I think she was surprised and chagrined
that her prayers, our prayers, would not be answered.
When that became clear, she faced it,
went to bed and quietly finished it.
I faced it with disbelief and anxiety.
It was only later that I also gathered in anger, sadness,
regret, and bitterness.
The disbelief ("help me in my unbelief")
rests on a bedrock sense of inequity:
It should have been me.
She wanted to live, she had reasons to live,
while I live as a hapless reflex, passing the time.

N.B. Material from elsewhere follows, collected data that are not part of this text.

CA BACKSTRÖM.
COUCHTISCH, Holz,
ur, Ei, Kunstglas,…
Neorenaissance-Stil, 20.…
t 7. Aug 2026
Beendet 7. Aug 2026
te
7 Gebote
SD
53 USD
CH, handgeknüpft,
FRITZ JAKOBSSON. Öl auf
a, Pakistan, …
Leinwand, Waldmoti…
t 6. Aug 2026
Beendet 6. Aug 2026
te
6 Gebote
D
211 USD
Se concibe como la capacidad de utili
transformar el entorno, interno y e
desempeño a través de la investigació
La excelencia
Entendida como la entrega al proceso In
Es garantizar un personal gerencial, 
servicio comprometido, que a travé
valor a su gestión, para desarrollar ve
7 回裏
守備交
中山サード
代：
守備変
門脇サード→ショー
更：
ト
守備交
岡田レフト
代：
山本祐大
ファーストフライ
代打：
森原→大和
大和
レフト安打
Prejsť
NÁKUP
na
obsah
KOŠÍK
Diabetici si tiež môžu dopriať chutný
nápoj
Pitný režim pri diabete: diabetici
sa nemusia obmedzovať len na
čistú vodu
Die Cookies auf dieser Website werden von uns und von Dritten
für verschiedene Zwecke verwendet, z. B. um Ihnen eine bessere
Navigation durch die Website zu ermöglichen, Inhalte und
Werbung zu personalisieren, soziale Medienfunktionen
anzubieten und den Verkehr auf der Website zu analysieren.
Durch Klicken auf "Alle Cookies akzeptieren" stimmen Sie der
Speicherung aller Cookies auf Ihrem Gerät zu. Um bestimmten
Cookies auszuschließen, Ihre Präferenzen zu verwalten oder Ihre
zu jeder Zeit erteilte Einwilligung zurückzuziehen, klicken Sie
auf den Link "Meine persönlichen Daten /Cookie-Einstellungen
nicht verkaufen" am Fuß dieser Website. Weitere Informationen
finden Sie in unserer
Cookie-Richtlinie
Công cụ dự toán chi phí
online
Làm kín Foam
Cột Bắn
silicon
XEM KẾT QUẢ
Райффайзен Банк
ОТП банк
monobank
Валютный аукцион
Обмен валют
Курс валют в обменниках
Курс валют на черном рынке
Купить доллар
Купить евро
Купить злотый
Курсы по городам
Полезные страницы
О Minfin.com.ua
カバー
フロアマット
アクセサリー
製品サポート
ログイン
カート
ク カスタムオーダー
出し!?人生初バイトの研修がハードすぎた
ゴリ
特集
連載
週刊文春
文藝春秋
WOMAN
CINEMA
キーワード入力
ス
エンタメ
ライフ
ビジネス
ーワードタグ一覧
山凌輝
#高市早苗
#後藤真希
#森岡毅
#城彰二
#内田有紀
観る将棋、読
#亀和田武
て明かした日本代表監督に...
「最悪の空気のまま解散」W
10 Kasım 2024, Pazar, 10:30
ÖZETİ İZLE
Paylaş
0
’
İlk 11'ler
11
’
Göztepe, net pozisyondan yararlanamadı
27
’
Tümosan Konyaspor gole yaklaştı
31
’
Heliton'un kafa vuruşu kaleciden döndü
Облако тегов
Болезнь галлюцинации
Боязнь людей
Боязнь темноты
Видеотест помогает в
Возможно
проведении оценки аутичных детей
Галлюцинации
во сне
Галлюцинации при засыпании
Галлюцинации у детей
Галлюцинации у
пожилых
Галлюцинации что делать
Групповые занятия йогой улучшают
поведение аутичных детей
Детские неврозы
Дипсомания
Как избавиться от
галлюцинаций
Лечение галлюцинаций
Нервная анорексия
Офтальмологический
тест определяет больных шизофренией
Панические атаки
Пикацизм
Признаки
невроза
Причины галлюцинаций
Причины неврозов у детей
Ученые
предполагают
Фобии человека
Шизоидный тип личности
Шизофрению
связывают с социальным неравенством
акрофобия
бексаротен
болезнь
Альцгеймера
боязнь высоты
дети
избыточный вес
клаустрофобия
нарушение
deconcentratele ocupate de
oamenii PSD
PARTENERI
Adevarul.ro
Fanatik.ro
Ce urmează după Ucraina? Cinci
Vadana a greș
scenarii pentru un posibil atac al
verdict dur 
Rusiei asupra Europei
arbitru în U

I am uncomfortable in this world,
as beautiful as it is,
and find people vexing.

There is nothing new in these feelings.
Everyone left behind has them.
"I hear you lost your wife" my voice echoes,
"I lost mine, too, just over a year."
(while inside, the time
has become meaningless.
It feels like it happened yesterday,
and like it happened long ago;
it never happened, it's happening now,
and it is eternal).

Her death is my Kaaba,
I circle and circle
in reverence and confusion,
anxious for revelation.
But no revelation comes:
the mystery, and I (for now), remain.